Output the span of lines from the one that contains "Mask every instance of colon." through the end of the records, inclusive, exactly as written and free of pictures.
── Given entries ──
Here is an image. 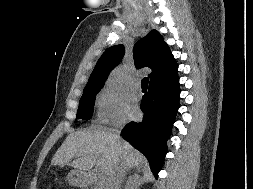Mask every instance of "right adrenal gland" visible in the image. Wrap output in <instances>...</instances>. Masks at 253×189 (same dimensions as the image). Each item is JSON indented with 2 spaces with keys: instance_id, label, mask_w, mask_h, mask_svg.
I'll return each instance as SVG.
<instances>
[{
  "instance_id": "right-adrenal-gland-1",
  "label": "right adrenal gland",
  "mask_w": 253,
  "mask_h": 189,
  "mask_svg": "<svg viewBox=\"0 0 253 189\" xmlns=\"http://www.w3.org/2000/svg\"><path fill=\"white\" fill-rule=\"evenodd\" d=\"M134 169H136V171H139V170H140V167L137 166V167L128 168V169H127V172H130L131 170H134ZM124 180H125V178H124ZM124 180H123V181H124Z\"/></svg>"
}]
</instances>
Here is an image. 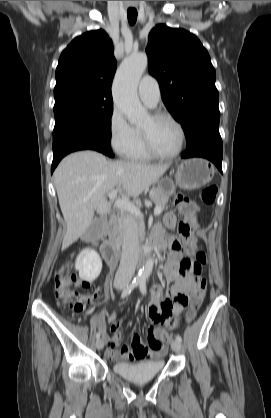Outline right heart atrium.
Here are the masks:
<instances>
[{"label":"right heart atrium","instance_id":"d8ad5b80","mask_svg":"<svg viewBox=\"0 0 271 418\" xmlns=\"http://www.w3.org/2000/svg\"><path fill=\"white\" fill-rule=\"evenodd\" d=\"M134 128L128 123L122 111L114 106L109 117V141L113 150L125 156L134 142Z\"/></svg>","mask_w":271,"mask_h":418}]
</instances>
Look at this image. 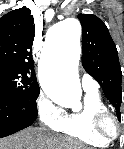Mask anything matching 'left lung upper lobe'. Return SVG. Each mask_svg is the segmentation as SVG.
<instances>
[{
  "instance_id": "1",
  "label": "left lung upper lobe",
  "mask_w": 124,
  "mask_h": 149,
  "mask_svg": "<svg viewBox=\"0 0 124 149\" xmlns=\"http://www.w3.org/2000/svg\"><path fill=\"white\" fill-rule=\"evenodd\" d=\"M82 25V64L101 85L104 95L116 109L121 121L122 72L118 52L106 25L93 14H79Z\"/></svg>"
}]
</instances>
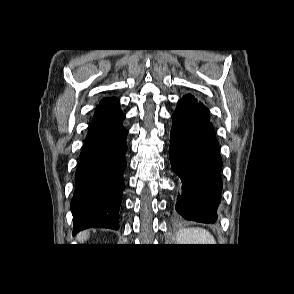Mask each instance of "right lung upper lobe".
<instances>
[{
  "label": "right lung upper lobe",
  "instance_id": "1",
  "mask_svg": "<svg viewBox=\"0 0 294 294\" xmlns=\"http://www.w3.org/2000/svg\"><path fill=\"white\" fill-rule=\"evenodd\" d=\"M115 100H117V99L114 97L113 98H105L100 103L111 102V101H115Z\"/></svg>",
  "mask_w": 294,
  "mask_h": 294
}]
</instances>
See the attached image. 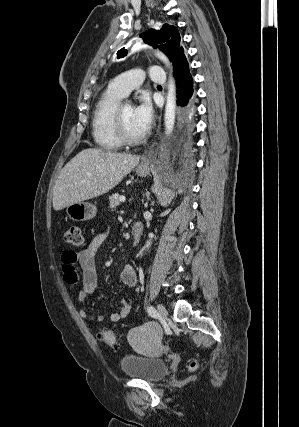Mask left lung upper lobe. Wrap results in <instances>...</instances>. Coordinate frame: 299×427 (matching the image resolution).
Listing matches in <instances>:
<instances>
[{"mask_svg": "<svg viewBox=\"0 0 299 427\" xmlns=\"http://www.w3.org/2000/svg\"><path fill=\"white\" fill-rule=\"evenodd\" d=\"M140 37L143 38L145 43L159 48L162 50L171 61H173L178 49L180 48V36L176 27L164 24L163 27L158 31L155 29H149L142 33ZM125 52H118V57H124Z\"/></svg>", "mask_w": 299, "mask_h": 427, "instance_id": "left-lung-upper-lobe-1", "label": "left lung upper lobe"}]
</instances>
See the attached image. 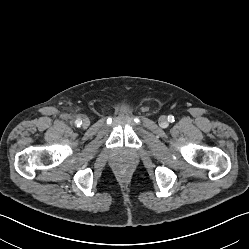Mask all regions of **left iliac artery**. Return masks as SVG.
Instances as JSON below:
<instances>
[{
	"label": "left iliac artery",
	"instance_id": "44dca946",
	"mask_svg": "<svg viewBox=\"0 0 249 249\" xmlns=\"http://www.w3.org/2000/svg\"><path fill=\"white\" fill-rule=\"evenodd\" d=\"M168 121L171 122V123L174 122V116L169 115L168 116Z\"/></svg>",
	"mask_w": 249,
	"mask_h": 249
}]
</instances>
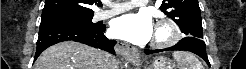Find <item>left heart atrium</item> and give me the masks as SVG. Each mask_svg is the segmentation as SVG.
<instances>
[{
	"label": "left heart atrium",
	"mask_w": 246,
	"mask_h": 69,
	"mask_svg": "<svg viewBox=\"0 0 246 69\" xmlns=\"http://www.w3.org/2000/svg\"><path fill=\"white\" fill-rule=\"evenodd\" d=\"M111 33L119 39L144 44L152 38L154 29L151 17L145 12H138L116 18Z\"/></svg>",
	"instance_id": "1"
}]
</instances>
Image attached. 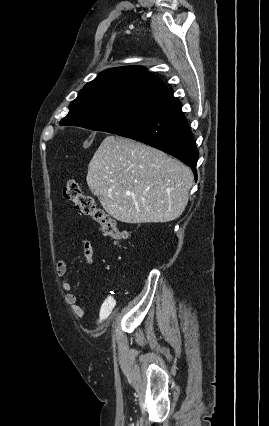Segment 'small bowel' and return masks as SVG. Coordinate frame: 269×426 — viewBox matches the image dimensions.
I'll return each mask as SVG.
<instances>
[{
    "label": "small bowel",
    "instance_id": "obj_1",
    "mask_svg": "<svg viewBox=\"0 0 269 426\" xmlns=\"http://www.w3.org/2000/svg\"><path fill=\"white\" fill-rule=\"evenodd\" d=\"M83 249L86 263L91 265L95 262L97 252L95 246L91 240H83ZM67 271V264L65 260H59L56 264V274L59 278H62L60 282L61 289L66 293L65 301L71 307L73 313L76 316H83L85 314V308L79 304L77 296L71 292V283L69 280L63 278Z\"/></svg>",
    "mask_w": 269,
    "mask_h": 426
}]
</instances>
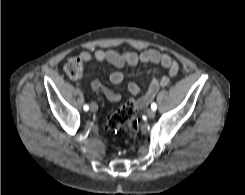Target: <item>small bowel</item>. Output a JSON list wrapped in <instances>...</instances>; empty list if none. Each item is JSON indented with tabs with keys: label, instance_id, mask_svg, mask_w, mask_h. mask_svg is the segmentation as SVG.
Masks as SVG:
<instances>
[{
	"label": "small bowel",
	"instance_id": "c3829d8e",
	"mask_svg": "<svg viewBox=\"0 0 245 195\" xmlns=\"http://www.w3.org/2000/svg\"><path fill=\"white\" fill-rule=\"evenodd\" d=\"M80 61L89 62L91 60H96L97 62H108L117 68H123L126 65H136L141 63H151L155 65H161L162 67L168 69L170 77H175L179 71V65L177 61L171 58L170 55L164 52H159L155 49H147L141 53H136L133 51H128L125 53H119L114 50H101L97 49L92 52L82 51L79 54ZM110 81L114 85H121L124 81V76L121 72H113L110 76ZM169 77L156 75L152 78L147 91L139 99V104L141 106L147 105L157 94L161 87H165L169 84ZM91 87L96 92L103 93L109 100L118 102L121 100V96L107 87H105L100 81L94 80L91 83ZM129 93L133 96H138L140 92L139 86L131 82L127 85Z\"/></svg>",
	"mask_w": 245,
	"mask_h": 195
}]
</instances>
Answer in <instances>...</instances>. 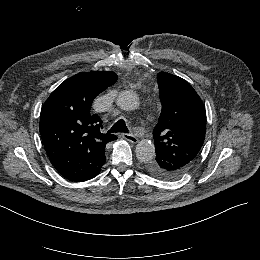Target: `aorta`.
I'll use <instances>...</instances> for the list:
<instances>
[{
  "mask_svg": "<svg viewBox=\"0 0 260 260\" xmlns=\"http://www.w3.org/2000/svg\"><path fill=\"white\" fill-rule=\"evenodd\" d=\"M117 106L125 111H132L139 107L140 102L136 93L133 91H122L116 99ZM136 157L141 162H149L155 156V146L150 140L144 139L136 145Z\"/></svg>",
  "mask_w": 260,
  "mask_h": 260,
  "instance_id": "1",
  "label": "aorta"
}]
</instances>
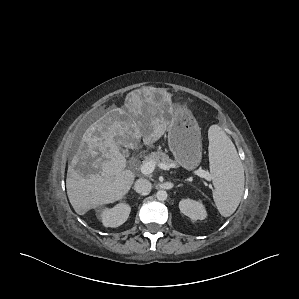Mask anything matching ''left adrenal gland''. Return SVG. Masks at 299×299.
Instances as JSON below:
<instances>
[{"label":"left adrenal gland","instance_id":"a2214340","mask_svg":"<svg viewBox=\"0 0 299 299\" xmlns=\"http://www.w3.org/2000/svg\"><path fill=\"white\" fill-rule=\"evenodd\" d=\"M180 186H182V184H179L177 187H180Z\"/></svg>","mask_w":299,"mask_h":299}]
</instances>
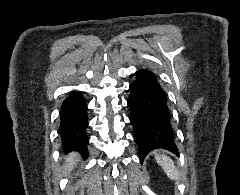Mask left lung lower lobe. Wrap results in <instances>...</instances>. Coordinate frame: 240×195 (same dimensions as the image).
<instances>
[{"instance_id": "0a47b994", "label": "left lung lower lobe", "mask_w": 240, "mask_h": 195, "mask_svg": "<svg viewBox=\"0 0 240 195\" xmlns=\"http://www.w3.org/2000/svg\"><path fill=\"white\" fill-rule=\"evenodd\" d=\"M129 86L130 122L138 144L140 160L158 148L178 155L170 124L167 96L157 76L148 69H139Z\"/></svg>"}]
</instances>
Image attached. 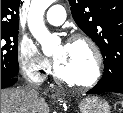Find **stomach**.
<instances>
[{
	"label": "stomach",
	"instance_id": "1",
	"mask_svg": "<svg viewBox=\"0 0 123 113\" xmlns=\"http://www.w3.org/2000/svg\"><path fill=\"white\" fill-rule=\"evenodd\" d=\"M81 113H110V106L107 101L99 97H87L79 102Z\"/></svg>",
	"mask_w": 123,
	"mask_h": 113
}]
</instances>
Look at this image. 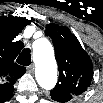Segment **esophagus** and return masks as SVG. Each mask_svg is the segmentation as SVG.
Listing matches in <instances>:
<instances>
[{"label": "esophagus", "instance_id": "esophagus-1", "mask_svg": "<svg viewBox=\"0 0 103 103\" xmlns=\"http://www.w3.org/2000/svg\"><path fill=\"white\" fill-rule=\"evenodd\" d=\"M35 66L33 64L29 65L27 70L29 73H33Z\"/></svg>", "mask_w": 103, "mask_h": 103}]
</instances>
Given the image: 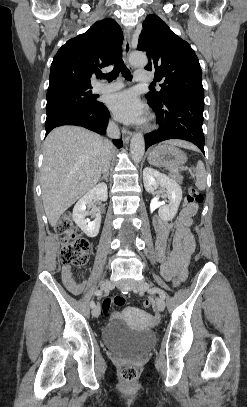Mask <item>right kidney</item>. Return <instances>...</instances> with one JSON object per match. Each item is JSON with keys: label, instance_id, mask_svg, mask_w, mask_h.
Listing matches in <instances>:
<instances>
[{"label": "right kidney", "instance_id": "1", "mask_svg": "<svg viewBox=\"0 0 247 407\" xmlns=\"http://www.w3.org/2000/svg\"><path fill=\"white\" fill-rule=\"evenodd\" d=\"M108 198L107 186L104 183L96 185L89 190L83 197H81L73 208L72 218L73 221L81 228V230L90 238H94L98 235L101 214L96 211H91L94 220L90 221L86 219L89 213L86 209L91 207L94 200H100L105 202Z\"/></svg>", "mask_w": 247, "mask_h": 407}]
</instances>
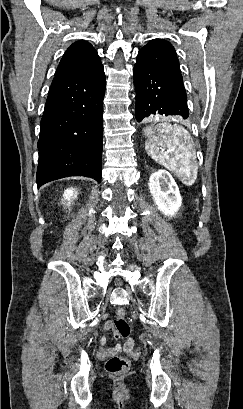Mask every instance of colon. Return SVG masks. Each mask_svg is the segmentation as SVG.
Here are the masks:
<instances>
[{"label": "colon", "mask_w": 243, "mask_h": 409, "mask_svg": "<svg viewBox=\"0 0 243 409\" xmlns=\"http://www.w3.org/2000/svg\"><path fill=\"white\" fill-rule=\"evenodd\" d=\"M113 330L117 338L124 340V344L132 347L130 338V326L126 320V312L123 307H117L113 320ZM130 367V360L125 356H112L106 362V370L112 374H122Z\"/></svg>", "instance_id": "colon-1"}]
</instances>
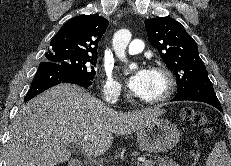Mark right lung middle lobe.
───
**Response area**
Mask every instance of colon. Return SVG masks. Each mask_svg is the segmentation as SVG.
Here are the masks:
<instances>
[{"label": "colon", "mask_w": 243, "mask_h": 409, "mask_svg": "<svg viewBox=\"0 0 243 409\" xmlns=\"http://www.w3.org/2000/svg\"><path fill=\"white\" fill-rule=\"evenodd\" d=\"M113 330L117 338L124 340V344L132 347L130 338V326L126 320V312L123 307H117L113 320ZM130 367V360L125 356H112L106 362V370L112 374H122Z\"/></svg>", "instance_id": "colon-1"}]
</instances>
Mark right lung middle lobe.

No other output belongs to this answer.